# [WHAT THE EXERCISE ASKS]
Your answer must be every line below, repeated exactly.

═════ DATA FOR THIS EXERCISE ═════

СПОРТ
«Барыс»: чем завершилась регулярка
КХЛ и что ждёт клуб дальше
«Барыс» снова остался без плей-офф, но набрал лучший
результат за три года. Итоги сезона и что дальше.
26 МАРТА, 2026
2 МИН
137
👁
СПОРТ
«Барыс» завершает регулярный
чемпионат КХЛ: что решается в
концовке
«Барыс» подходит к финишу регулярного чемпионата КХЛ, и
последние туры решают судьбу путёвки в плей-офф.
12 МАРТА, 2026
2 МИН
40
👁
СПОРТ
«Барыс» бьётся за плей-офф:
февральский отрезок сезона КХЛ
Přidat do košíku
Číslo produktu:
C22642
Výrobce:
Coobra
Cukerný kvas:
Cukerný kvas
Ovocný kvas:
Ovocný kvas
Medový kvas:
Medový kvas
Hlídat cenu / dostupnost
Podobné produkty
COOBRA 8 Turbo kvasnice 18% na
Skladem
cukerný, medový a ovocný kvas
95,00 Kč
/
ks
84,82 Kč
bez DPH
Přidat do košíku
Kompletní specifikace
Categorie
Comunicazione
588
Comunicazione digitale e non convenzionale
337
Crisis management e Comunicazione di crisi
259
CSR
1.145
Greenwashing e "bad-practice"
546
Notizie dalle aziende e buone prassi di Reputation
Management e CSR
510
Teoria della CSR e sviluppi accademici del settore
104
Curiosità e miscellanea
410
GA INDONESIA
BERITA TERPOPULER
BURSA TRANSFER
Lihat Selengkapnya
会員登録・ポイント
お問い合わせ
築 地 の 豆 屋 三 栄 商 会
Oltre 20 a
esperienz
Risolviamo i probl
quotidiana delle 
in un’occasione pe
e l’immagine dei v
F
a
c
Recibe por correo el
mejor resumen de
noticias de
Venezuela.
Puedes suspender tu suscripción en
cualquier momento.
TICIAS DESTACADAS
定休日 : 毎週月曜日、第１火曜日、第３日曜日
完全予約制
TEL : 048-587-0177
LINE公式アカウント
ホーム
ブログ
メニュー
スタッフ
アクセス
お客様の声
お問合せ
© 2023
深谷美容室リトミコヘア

═════

# [RESPONSE BELOW]
СПОРТ
«Барыс»: чем завершилась регулярка
КХЛ и что ждёт клуб дальше
«Барыс» снова остался без плей-офф, но набрал лучший
результат за три года. Итоги сезона и что дальше.
26 МАРТА, 2026
2 МИН
137
👁
СПОРТ
«Барыс» завершает регулярный
чемпионат КХЛ: что решается в
концовке
«Барыс» подходит к финишу регулярного чемпионата КХЛ, и
последние туры решают судьбу путёвки в плей-офф.
12 МАРТА, 2026
2 МИН
40
👁
СПОРТ
«Барыс» бьётся за плей-офф:
февральский отрезок сезона КХЛ
Přidat do košíku
Číslo produktu:
C22642
Výrobce:
Coobra
Cukerný kvas:
Cukerný kvas
Ovocný kvas:
Ovocný kvas
Medový kvas:
Medový kvas
Hlídat cenu / dostupnost
Podobné produkty
COOBRA 8 Turbo kvasnice 18% na
Skladem
cukerný, medový a ovocný kvas
95,00 Kč
/
ks
84,82 Kč
bez DPH
Přidat do košíku
Kompletní specifikace
Categorie
Comunicazione
588
Comunicazione digitale e non convenzionale
337
Crisis management e Comunicazione di crisi
259
CSR
1.145
Greenwashing e "bad-practice"
546
Notizie dalle aziende e buone prassi di Reputation
Management e CSR
510
Teoria della CSR e sviluppi accademici del settore
104
Curiosità e miscellanea
410
GA INDONESIA
BERITA TERPOPULER
BURSA TRANSFER
Lihat Selengkapnya
会員登録・ポイント
お問い合わせ
築 地 の 豆 屋 三 栄 商 会
Oltre 20 a
esperienz
Risolviamo i probl
quotidiana delle 
in un’occasione pe
e l’immagine dei v
F
a
c
Recibe por correo el
mejor resumen de
noticias de
Venezuela.
Puedes suspender tu suscripción en
cualquier momento.
TICIAS DESTACADAS
定休日 : 毎週月曜日、第１火曜日、第３日曜日
完全予約制
TEL : 048-587-0177
LINE公式アカウント
ホーム
ブログ
メニュー
スタッフ
アクセス
お客様の声
お問合せ
© 2023
深谷美容室リトミコヘア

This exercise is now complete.